### Working data

----

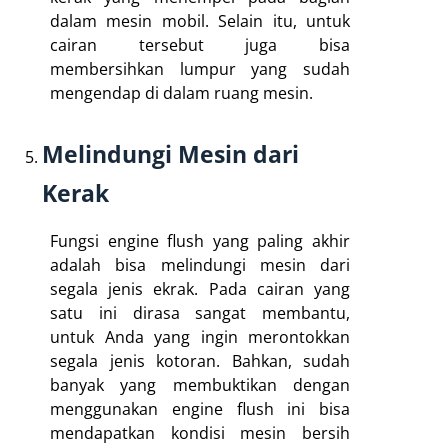
dalam mesin mobil. Selain itu, untuk
cairan tersebut juga bisa
membersihkan lumpur yang sudah
mengendap di dalam ruang mesin.
Melindungi Mesin dari
Kerak
Fungsi engine flush yang paling akhir
adalah bisa melindungi mesin dari
segala jenis ekrak. Pada cairan yang
satu ini dirasa sangat membantu,
untuk Anda yang ingin merontokkan
segala jenis kotoran. Bahkan, sudah
banyak yang membuktikan dengan
menggunakan engine flush ini bisa
mendapatkan kondisi mesin bersih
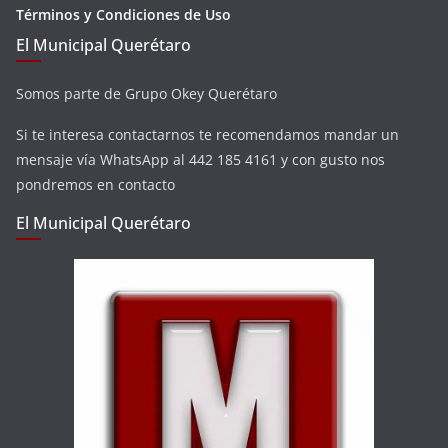
Términos y Condiciones de Uso
El Municipal Querétaro
Somos parte de Grupo Okey Querétaro
Si te interesa contactarnos te recomendamos mandar un
mensaje vía WhatsApp al 442 185 4161 y con gusto nos
pondremos en contacto
El Municipal Querétaro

----

### What to do
Output the material above exactly as written and drop any images it holds.

### Exercise response
dalam mesin mobil. Selain itu, untuk
cairan tersebut juga bisa
membersihkan lumpur yang sudah
mengendap di dalam ruang mesin.
Melindungi Mesin dari
Kerak
Fungsi engine flush yang paling akhir
adalah bisa melindungi mesin dari
segala jenis ekrak. Pada cairan yang
satu ini dirasa sangat membantu,
untuk Anda yang ingin merontokkan
segala jenis kotoran. Bahkan, sudah
banyak yang membuktikan dengan
menggunakan engine flush ini bisa
mendapatkan kondisi mesin bersih
Términos y Condiciones de Uso
El Municipal Querétaro
Somos parte de Grupo Okey Querétaro
Si te interesa contactarnos te recomendamos mandar un
mensaje vía WhatsApp al 442 185 4161 y con gusto nos
pondremos en contacto
El Municipal Querétaro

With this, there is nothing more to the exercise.